What is it about people who spend decades of their lives working with and learning about tea? They always seem so full of joy in their photos. Pratt is no exception. Even in photos where he is not smiling broadly he seems totally passionate about the subject of tea.
But Pratt was not always a devotee of the leaf. He started with an enchantment for the fruit of the vine: grapes and the wine made from them. His first book, published in 1971, was The Wine Bibber’s Bible which is out of print now. The other surprise is that Pratt is from North Carolina, a part of the U.S. that imbibes “sweet tea” the way others take in colas and other soft drinks. Pratt is a true phenomenon, expanding beyond that one method of enjoying tea to encompass about every tea style there is, from British to Asian and everything in-between.

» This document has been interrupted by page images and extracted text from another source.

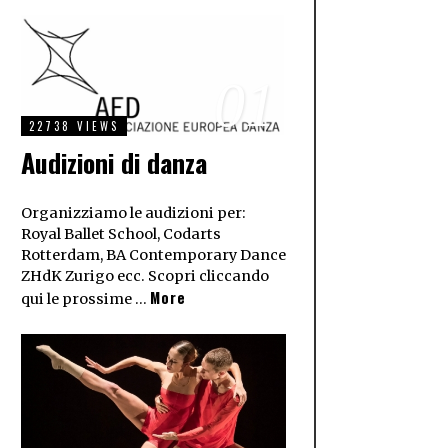
01
22738 VIEWS
Audizioni di danza
Organizziamo le audizioni per:
Royal Ballet School, Codarts
Rotterdam, BA Contemporary Dance
ZHdK Zurigo ecc. Scopri cliccando
More
qui le prossime …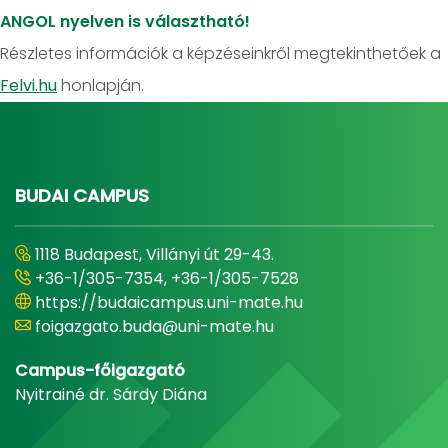
ANGOL nyelven is választható!
Részletes információk a képzéseinkről megtekinthetőek a
Felvi.hu
honlapján.
BUDAI CAMPUS
1118 Budapest, Villányi út 29-43.
+36-1/305-7354, +36-1/305-7528
https://budaicampus.uni-mate.hu
foigazgato.buda@uni-mate.hu
Campus-főigazgató
Nyitrainé dr. Sárdy Diána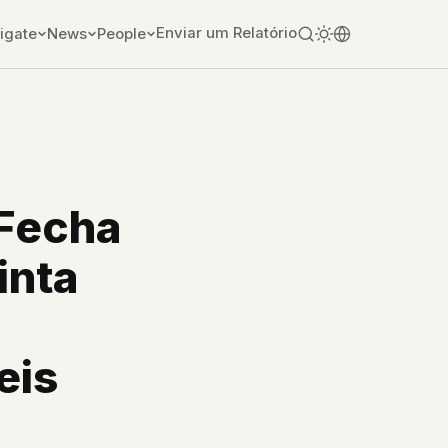
Enviar um Relatório
igate
News
People
 Fecha
inta
eis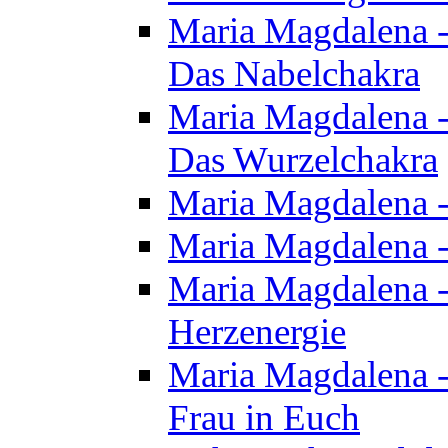
Maria Magdalena - 
Das Nabelchakra
Maria Magdalena - 
Das Wurzelchakra
Maria Magdalena -
Maria Magdalena -
Maria Magdalena -
Herzenergie
Maria Magdalena -
Frau in Euch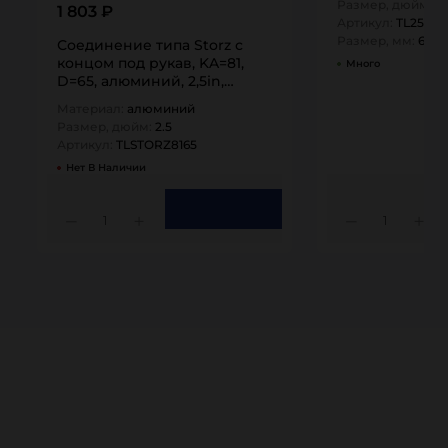
Размер, дюйм:
2,
1 803 ₽
Артикул:
TL250E
Размер, мм:
65
Соединение типа Storz с
концом под рукав, KA=81,
Много
D=65, алюминий, 2,5in,
TLSTORZ8165 TITAN…
Материал:
алюминий
Размер, дюйм:
2.5
Артикул:
TLSTORZ8165
Нет В Наличии
1
1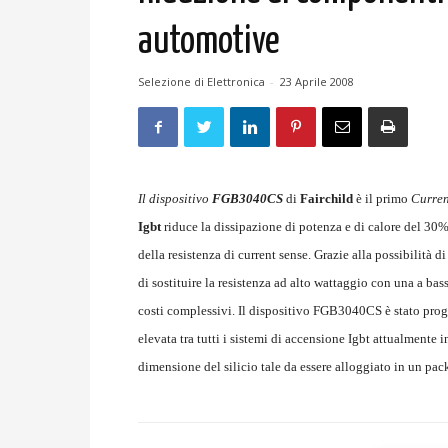
automotive
Selezione di Elettronica
-
23 Aprile 2008
I
l dispositivo
FGB3040CS
di
Fairchild
è il primo
Curren
Igbt
riduce la dissipazione di potenza e di calore del 3
della resistenza di current sense. Grazie alla possibilità 
di sostituire la resistenza ad alto wattaggio con una a b
costi complessivi. Il dispositivo FGB3040CS è stato proge
elevata tra tutti i sistemi di accensione Igbt attualmente
dimensione del silicio tale da essere alloggiato in un p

From writing books and articles to giving lectures and conducting tea sommelier courses, Pratt has a full agenda. He also manages to keep up with tea friends as they begin their own tea adventures, including opening tea rooms, and with other tea veterans such as the dynas-TEA of the Harney family of Harney & Sons.
- Tea Dictionary, pub. 2010 — see randomly-selected terms and definitions on this tea blog.
- New Tea Lover’s Treasury, pub. 2000 — a greatly amplified and updated edition of the original book.
- Tea Lovers Treasury, pub. 1997 — the original version, full of history, anecdotes, and information to enchant tea lovers, along with information on a wide variety of teas available and what makes a quality cup of tea.
- The Tea Lover’s Companion: The Ultimate Connoisseur’s Guide to Buying Brewing and Enjoying Tea, pub. 1996 — the ultimate guide for true tea lovers to tea types, histories, legends, lore, brands, retail and mail-order companies, etc.
- Reading Tea Leaves, pub. 1995 — I’m not sure how seriously to take this one. It seems to have been written more in fun and could be interesting on a level with other games.
- Lu Yu & Tea: A Mirror of Soul —Introduction for Santa Fe Opera premiere production of “Tea—Mirror of Soul” by Tan Dun
- Four Thousand Experience Tea At Slow Food Nation — A Report by James Norwood Pratt, from The Tea Room News
- An Exercise in Excellence
- Sisters Under The Skin: The Languages Of Wine And Tea
- In the News—Tea Pilgrimage
- The Ancient and Best Way to Brew Loose-Leaf Tea
- The U.S. Tea Renaissance and How It Happened
- How It Is With Tea and Me
- The Dutch Invent “Orange Pekoe”
Whew! When you’re done reading all that, you’ll need a couple of pots full of tea. Maybe even three!
A final note: Don’t bother with the Wikipedia page about Pratt. It is noted as being written more like a marketing or advertising piece than an objective article. It is also practically word-for-word the same as an article on Teacourse.com.